> [WORK INSTRUCTIONS]
Transcribe exactly the lines below that begin at the line with "klarer Himmel, kühle" and stop after the line with "El host francés describe el crecimiento de su", leaving out every picture.

> [RECORD SET]
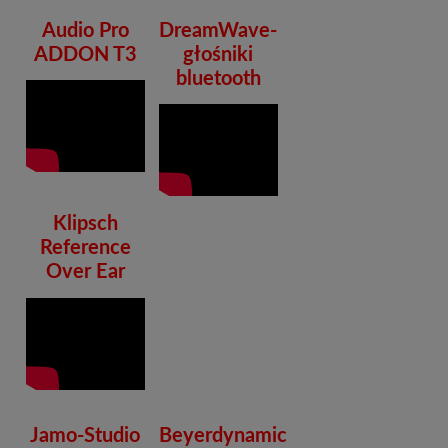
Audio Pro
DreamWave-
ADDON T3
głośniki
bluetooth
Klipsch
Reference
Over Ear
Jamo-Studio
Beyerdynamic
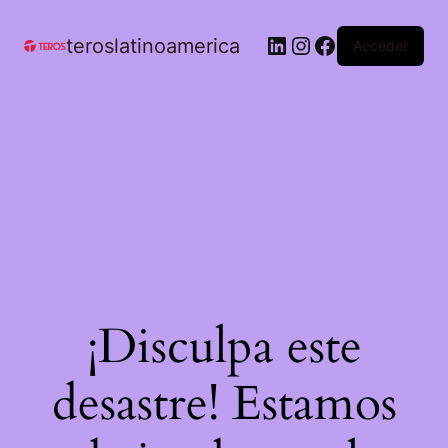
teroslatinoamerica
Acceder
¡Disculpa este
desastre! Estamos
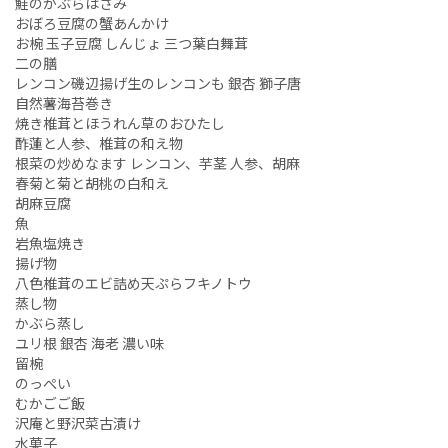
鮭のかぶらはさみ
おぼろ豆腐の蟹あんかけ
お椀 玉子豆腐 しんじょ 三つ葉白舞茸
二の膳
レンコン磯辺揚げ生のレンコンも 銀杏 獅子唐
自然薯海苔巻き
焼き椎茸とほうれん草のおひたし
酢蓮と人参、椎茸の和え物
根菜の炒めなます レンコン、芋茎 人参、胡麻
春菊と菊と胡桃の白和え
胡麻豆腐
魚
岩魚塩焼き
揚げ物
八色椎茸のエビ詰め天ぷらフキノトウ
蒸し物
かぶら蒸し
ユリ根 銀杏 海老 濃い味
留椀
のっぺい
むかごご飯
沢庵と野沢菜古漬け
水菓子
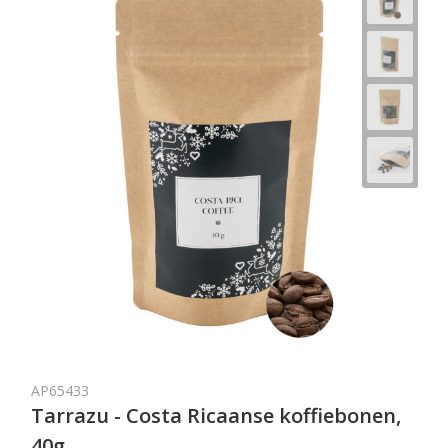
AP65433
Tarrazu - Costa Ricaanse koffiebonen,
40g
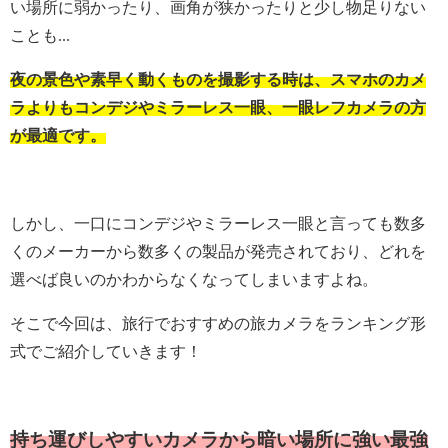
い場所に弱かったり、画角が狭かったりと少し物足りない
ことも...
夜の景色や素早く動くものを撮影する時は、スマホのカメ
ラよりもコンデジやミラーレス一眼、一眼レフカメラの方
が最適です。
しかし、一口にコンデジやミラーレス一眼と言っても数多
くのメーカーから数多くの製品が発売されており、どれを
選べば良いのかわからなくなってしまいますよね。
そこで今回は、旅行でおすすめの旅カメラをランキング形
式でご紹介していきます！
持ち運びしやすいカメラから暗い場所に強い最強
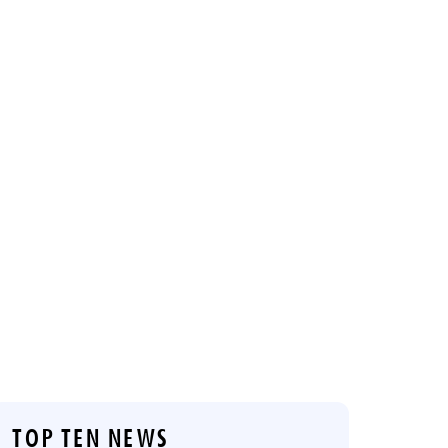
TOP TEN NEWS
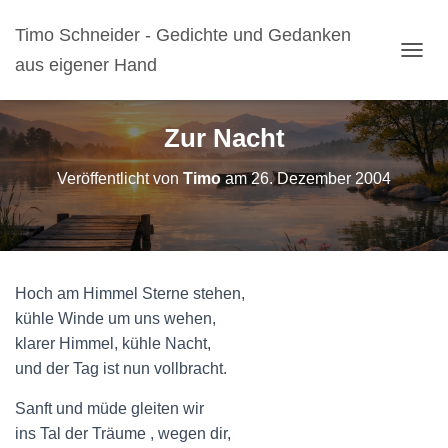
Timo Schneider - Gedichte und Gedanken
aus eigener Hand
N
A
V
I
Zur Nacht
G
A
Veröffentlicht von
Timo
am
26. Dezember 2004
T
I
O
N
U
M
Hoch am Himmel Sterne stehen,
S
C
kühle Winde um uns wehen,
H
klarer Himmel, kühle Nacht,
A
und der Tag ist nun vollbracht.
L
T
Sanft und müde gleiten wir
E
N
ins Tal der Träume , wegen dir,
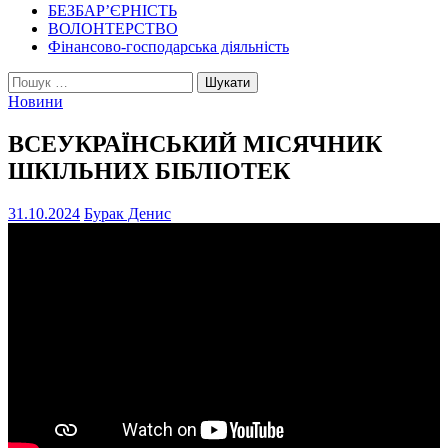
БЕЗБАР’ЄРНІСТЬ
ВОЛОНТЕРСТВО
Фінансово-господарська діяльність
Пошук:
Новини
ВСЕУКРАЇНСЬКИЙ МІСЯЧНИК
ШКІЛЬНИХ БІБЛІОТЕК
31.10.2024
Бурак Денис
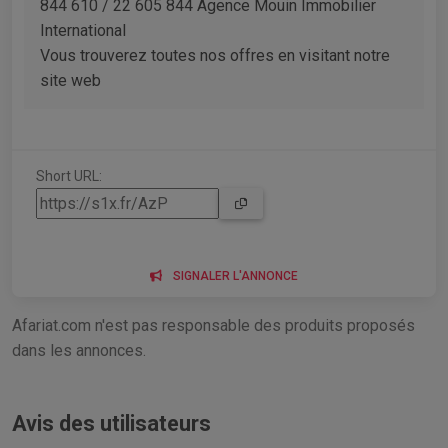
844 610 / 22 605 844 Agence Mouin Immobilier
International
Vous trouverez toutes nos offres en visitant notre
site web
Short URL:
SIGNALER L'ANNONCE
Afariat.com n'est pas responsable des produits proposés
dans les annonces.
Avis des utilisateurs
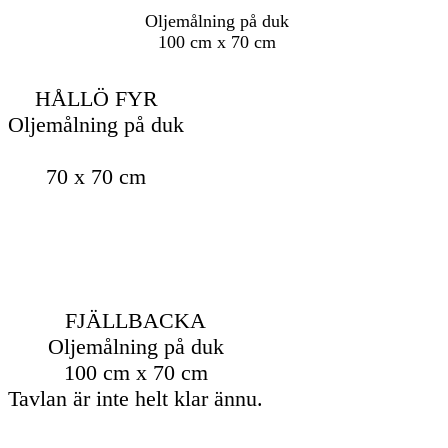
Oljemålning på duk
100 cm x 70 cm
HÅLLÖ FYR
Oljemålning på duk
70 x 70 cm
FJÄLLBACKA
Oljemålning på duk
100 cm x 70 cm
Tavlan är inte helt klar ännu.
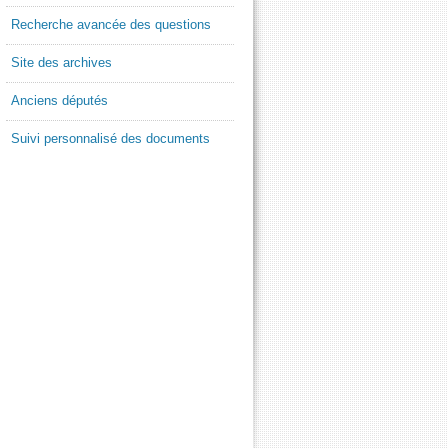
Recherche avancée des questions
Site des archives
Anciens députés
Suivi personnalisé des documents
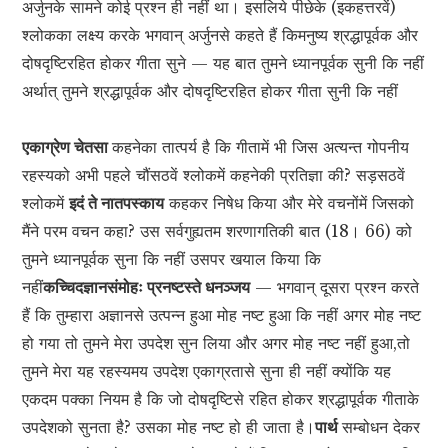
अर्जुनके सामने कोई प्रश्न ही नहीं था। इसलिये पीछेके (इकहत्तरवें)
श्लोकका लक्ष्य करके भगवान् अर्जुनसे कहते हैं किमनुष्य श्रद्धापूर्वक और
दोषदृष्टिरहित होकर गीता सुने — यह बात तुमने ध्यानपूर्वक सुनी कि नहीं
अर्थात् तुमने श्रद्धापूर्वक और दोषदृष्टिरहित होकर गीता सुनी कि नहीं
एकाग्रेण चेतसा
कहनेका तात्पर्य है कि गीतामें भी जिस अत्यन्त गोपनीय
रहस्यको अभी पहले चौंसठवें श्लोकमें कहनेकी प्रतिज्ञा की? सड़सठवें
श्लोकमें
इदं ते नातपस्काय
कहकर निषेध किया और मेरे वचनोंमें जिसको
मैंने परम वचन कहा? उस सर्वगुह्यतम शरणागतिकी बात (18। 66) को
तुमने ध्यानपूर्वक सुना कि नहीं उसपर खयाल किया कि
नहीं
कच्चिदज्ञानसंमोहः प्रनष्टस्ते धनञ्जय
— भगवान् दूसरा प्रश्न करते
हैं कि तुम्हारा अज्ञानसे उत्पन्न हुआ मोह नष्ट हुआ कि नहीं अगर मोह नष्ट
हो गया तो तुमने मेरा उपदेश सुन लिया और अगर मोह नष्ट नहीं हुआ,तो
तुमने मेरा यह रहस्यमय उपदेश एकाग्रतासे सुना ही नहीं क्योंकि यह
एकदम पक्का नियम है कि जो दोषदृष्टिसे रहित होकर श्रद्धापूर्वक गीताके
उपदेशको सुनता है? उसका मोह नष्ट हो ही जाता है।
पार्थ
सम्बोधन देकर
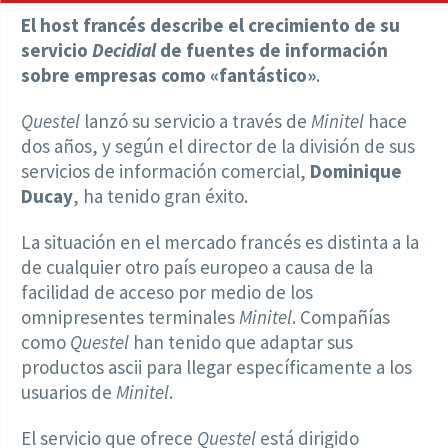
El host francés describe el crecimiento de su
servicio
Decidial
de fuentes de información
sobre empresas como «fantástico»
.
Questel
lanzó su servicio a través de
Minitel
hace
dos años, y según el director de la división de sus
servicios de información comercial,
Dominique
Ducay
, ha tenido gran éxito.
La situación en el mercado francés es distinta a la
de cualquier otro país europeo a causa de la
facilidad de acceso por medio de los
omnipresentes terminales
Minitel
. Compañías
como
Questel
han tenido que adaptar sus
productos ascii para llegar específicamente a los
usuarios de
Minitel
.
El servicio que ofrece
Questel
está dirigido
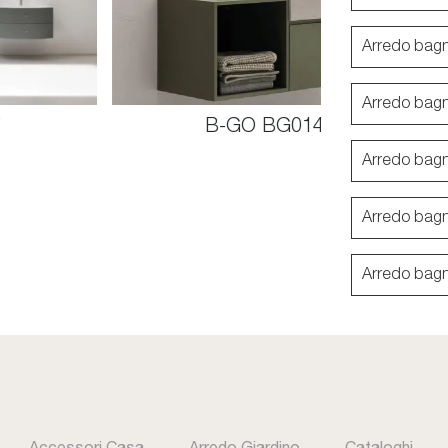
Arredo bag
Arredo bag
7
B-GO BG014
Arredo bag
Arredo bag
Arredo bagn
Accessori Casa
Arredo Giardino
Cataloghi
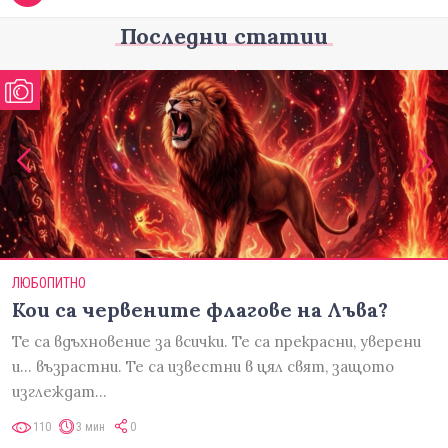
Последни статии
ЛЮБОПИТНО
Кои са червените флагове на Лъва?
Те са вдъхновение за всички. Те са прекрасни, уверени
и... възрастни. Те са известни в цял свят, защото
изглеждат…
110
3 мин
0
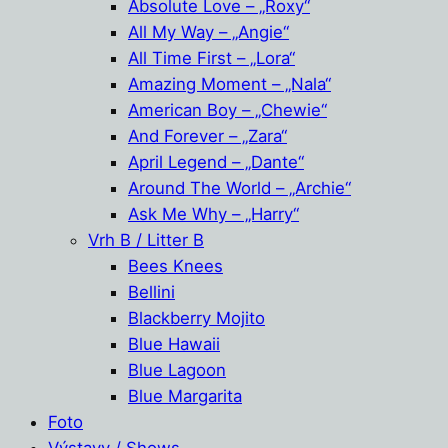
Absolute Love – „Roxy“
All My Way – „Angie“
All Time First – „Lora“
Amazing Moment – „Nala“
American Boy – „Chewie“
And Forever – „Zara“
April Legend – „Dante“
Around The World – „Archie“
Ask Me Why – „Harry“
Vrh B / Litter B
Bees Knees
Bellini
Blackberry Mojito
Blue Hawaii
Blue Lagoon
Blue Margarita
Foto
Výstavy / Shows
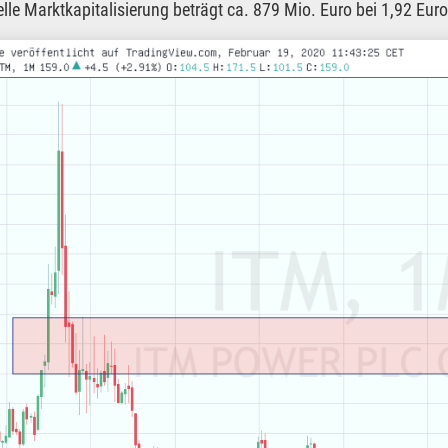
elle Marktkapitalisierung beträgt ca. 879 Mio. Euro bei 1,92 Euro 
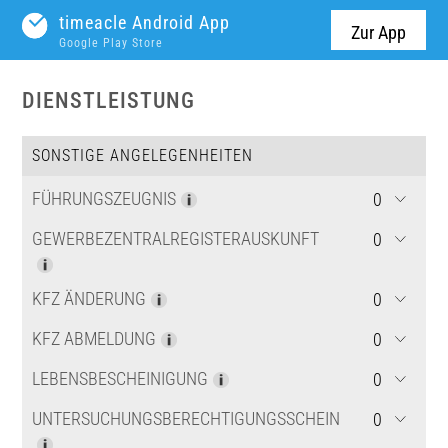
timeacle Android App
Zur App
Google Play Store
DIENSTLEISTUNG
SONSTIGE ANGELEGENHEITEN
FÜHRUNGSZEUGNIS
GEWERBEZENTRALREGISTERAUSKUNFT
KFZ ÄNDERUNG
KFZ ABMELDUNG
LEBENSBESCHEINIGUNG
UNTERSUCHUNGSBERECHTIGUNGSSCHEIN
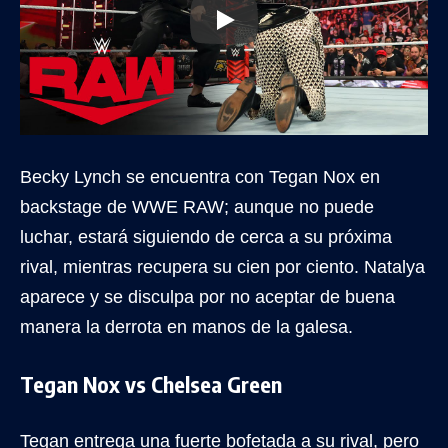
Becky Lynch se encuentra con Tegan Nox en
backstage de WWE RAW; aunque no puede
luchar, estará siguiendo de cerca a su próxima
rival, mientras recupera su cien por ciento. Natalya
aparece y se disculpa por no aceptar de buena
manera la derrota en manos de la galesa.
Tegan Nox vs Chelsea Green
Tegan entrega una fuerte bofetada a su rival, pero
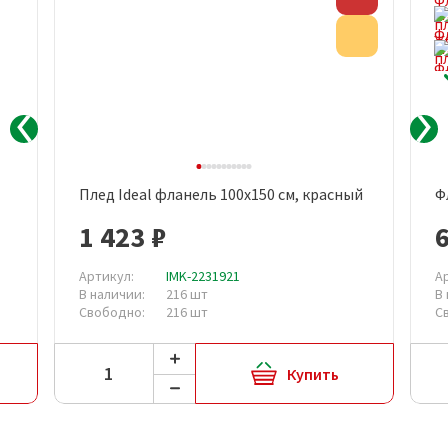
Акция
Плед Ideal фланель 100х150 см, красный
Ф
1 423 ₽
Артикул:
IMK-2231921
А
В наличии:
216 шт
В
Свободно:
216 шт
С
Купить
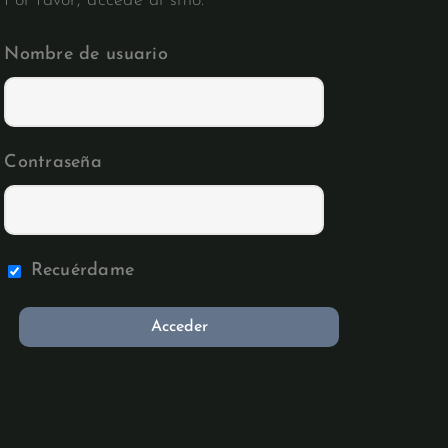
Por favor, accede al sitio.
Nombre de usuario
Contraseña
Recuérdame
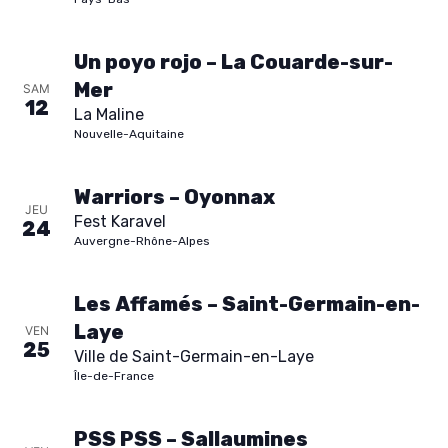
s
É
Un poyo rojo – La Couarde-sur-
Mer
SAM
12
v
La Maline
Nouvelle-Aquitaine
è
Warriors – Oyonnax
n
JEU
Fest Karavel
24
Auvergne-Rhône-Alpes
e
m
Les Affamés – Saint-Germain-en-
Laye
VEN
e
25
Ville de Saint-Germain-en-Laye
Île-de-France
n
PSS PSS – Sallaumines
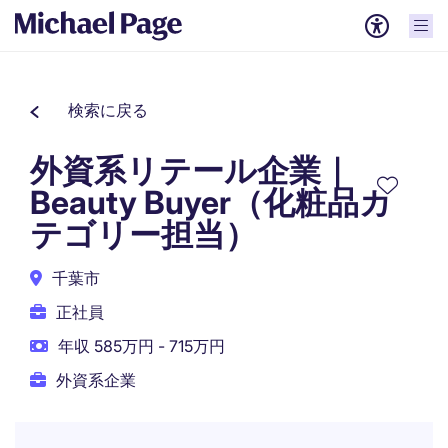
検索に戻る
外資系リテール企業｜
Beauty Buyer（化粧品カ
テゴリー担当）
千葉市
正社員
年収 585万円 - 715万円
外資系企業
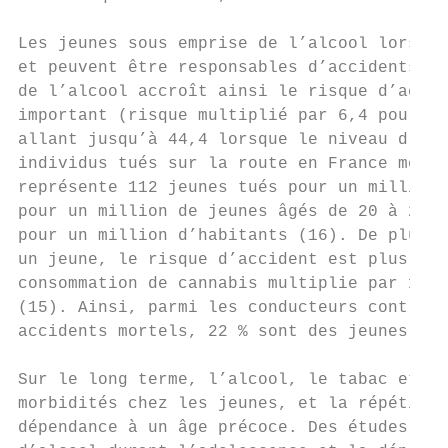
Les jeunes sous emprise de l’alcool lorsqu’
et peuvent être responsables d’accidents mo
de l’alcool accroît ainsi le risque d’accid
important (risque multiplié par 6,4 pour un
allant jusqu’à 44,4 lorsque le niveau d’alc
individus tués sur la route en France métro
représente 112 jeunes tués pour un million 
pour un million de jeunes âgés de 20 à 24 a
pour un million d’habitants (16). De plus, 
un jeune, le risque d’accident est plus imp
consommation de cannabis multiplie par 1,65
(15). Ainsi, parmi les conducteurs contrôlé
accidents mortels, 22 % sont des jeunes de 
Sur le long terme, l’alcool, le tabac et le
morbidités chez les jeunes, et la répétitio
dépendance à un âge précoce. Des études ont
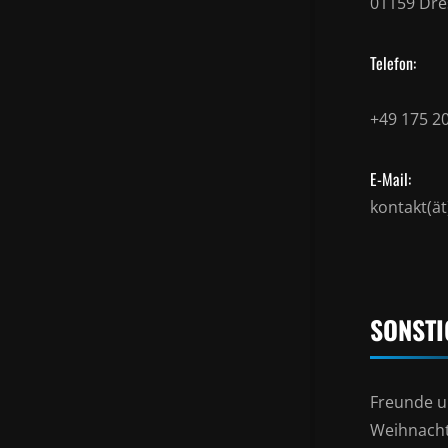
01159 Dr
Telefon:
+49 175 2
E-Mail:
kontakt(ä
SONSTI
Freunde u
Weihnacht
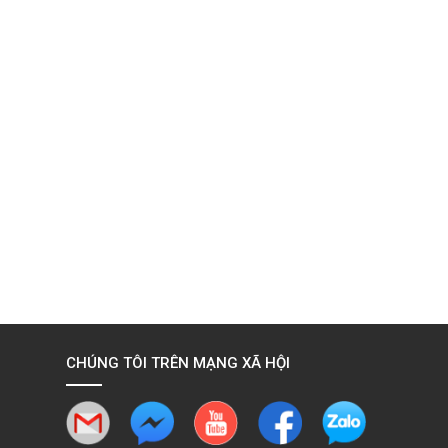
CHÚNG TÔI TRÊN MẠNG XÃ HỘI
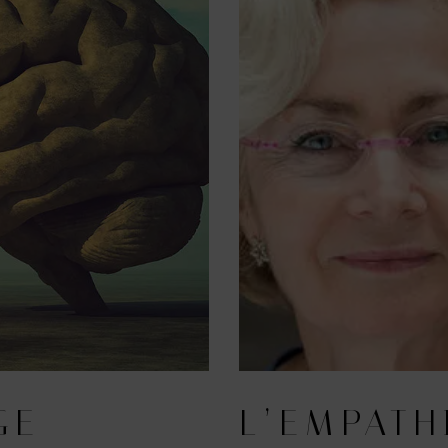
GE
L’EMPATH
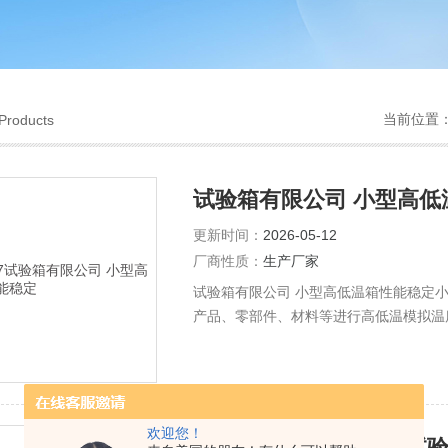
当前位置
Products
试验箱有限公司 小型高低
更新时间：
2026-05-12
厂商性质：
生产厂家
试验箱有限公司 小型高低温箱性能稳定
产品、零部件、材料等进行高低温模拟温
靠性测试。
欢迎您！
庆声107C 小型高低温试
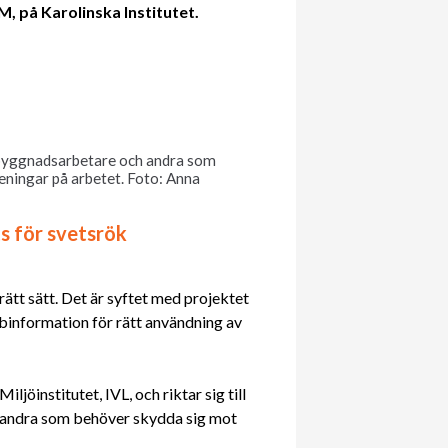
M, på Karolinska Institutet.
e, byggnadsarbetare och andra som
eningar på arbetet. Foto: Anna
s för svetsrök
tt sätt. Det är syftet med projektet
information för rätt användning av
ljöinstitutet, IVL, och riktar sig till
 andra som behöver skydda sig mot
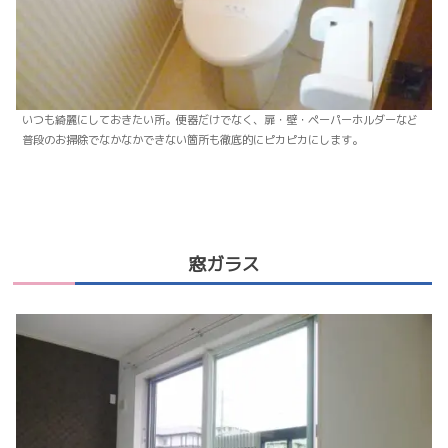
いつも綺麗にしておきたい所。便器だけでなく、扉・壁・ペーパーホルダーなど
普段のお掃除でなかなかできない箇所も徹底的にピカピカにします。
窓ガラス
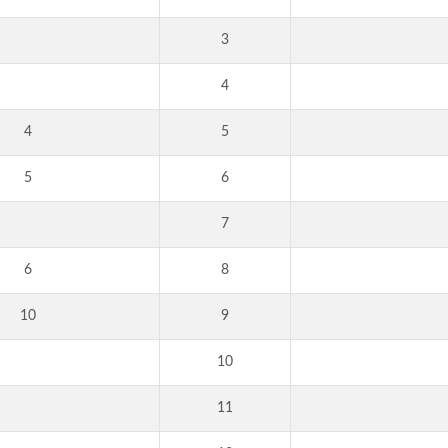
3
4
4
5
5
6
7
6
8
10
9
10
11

> [EXERCISE SOLUTION]
klarer Himmel, kühle Nacht,
A
und der Tag ist nun vollbracht.
L
T
Sanft und müde gleiten wir
E
N
ins Tal der Träume , wegen dir,
БЕЗБАР’ЄРНІСТЬ
ВОЛОНТЕРСТВО
Фінансово-господарська діяльність
Пошук:
Новини
ВСЕУКРАЇНСЬКИЙ МІСЯЧНИК
ШКІЛЬНИХ БІБЛІОТЕК
31.10.2024
Бурак Денис
844 610 / 22 605 844 Agence Mouin Immobilier
International
Vous trouverez toutes nos offres en visitant notre
site web
Short URL:
SIGNALER L'ANNONCE
Afariat.com n'est pas responsable des produits proposés
dans les annonces.
Avis des utilisateurs
Oljemålning på duk
100 cm x 70 cm
HÅLLÖ FYR
Oljemålning på duk
70 x 70 cm
FJÄLLBACKA
Oljemålning på duk
100 cm x 70 cm
Tavlan är inte helt klar ännu.
Recherche avancée des questions
Site des archives
Anciens députés
Suivi personnalisé des documents
अर्जुनके सामने कोई प्रश्न ही नहीं था। इसलिये पीछेके (इकहत्तरवें)
श्लोकका लक्ष्य करके भगवान् अर्जुनसे कहते हैं किमनुष्य श्रद्धापूर्वक और
दोषदृष्टिरहित होकर गीता सुने — यह बात तुमने ध्यानपूर्वक सुनी कि नहीं
अर्थात् तुमने श्रद्धापूर्वक और दोषदृष्टिरहित होकर गीता सुनी कि नहीं
एकाग्रेण चेतसा
कहनेका तात्पर्य है कि गीतामें भी जिस अत्यन्त गोपनीय
रहस्यको अभी पहले चौंसठवें श्लोकमें कहनेकी प्रतिज्ञा की? सड़सठवें
श्लोकमें
इदं ते नातपस्काय
कहकर निषेध किया और मेरे वचनोंमें जिसको
मैंने परम वचन कहा? उस सर्वगुह्यतम शरणागतिकी बात (18। 66) को
तुमने ध्यानपूर्वक सुना कि नहीं उसपर खयाल किया कि
नहीं
कच्चिदज्ञानसंमोहः प्रनष्टस्ते धनञ्जय
— भगवान् दूसरा प्रश्न करते
हैं कि तुम्हारा अज्ञानसे उत्पन्न हुआ मोह नष्ट हुआ कि नहीं अगर मोह नष्ट
हो गया तो तुमने मेरा उपदेश सुन लिया और अगर मोह नष्ट नहीं हुआ,तो
तुमने मेरा यह रहस्यमय उपदेश एकाग्रतासे सुना ही नहीं क्योंकि यह
एकदम पक्का नियम है कि जो दोषदृष्टिसे रहित होकर श्रद्धापूर्वक गीताके
उपदेशको सुनता है? उसका मोह नष्ट हो ही जाता है।
पार्थ
सम्बोधन देकर
El host francés describe el crecimiento de su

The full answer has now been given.